YOUR TASK: Would you please state how many lines in the entries contain the word "plus"? Only the number should be given.

--- SUPPLIED MATERIAL Enclosed Below ---

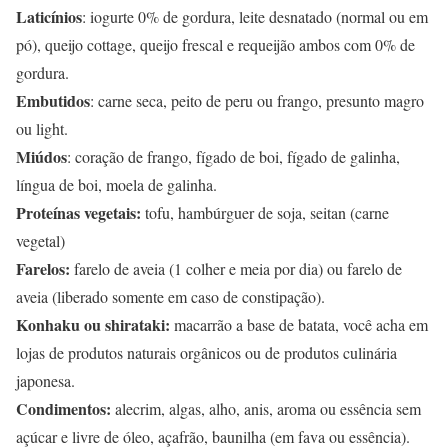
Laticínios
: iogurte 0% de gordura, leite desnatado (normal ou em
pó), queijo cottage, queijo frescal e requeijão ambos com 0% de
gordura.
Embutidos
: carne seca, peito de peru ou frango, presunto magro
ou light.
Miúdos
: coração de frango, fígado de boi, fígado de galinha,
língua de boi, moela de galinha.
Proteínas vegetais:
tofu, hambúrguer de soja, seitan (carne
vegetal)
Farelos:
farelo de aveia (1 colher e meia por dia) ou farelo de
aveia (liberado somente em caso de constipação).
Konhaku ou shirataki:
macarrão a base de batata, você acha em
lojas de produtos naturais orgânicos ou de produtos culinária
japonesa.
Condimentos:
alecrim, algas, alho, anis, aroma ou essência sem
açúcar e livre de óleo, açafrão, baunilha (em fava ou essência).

--- End of Enclosed SUPPLIED MATERIAL ---
--- SUPPLIED MATERIAL Enclosed Below ---

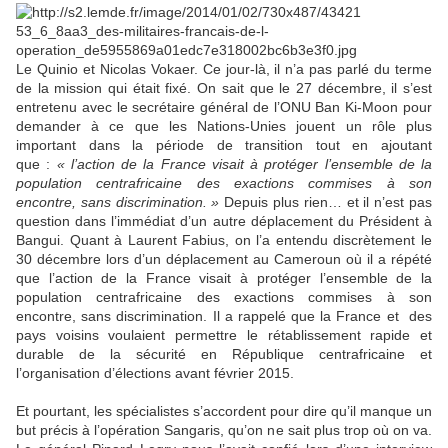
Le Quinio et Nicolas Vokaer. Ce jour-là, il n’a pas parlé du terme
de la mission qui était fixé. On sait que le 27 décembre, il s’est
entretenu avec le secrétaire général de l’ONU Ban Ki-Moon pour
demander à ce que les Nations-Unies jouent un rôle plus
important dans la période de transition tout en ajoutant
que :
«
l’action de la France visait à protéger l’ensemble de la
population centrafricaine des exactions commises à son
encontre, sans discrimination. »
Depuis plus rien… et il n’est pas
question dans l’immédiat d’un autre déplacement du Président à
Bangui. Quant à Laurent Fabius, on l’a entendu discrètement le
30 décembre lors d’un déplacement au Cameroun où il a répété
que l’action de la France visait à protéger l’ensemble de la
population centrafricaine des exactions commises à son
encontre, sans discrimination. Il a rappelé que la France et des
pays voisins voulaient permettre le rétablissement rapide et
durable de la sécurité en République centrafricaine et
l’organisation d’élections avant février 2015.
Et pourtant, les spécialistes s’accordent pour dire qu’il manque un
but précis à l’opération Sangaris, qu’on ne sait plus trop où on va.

--- End of Enclosed SUPPLIED MATERIAL ---

WRITTEN RESPONSE: 3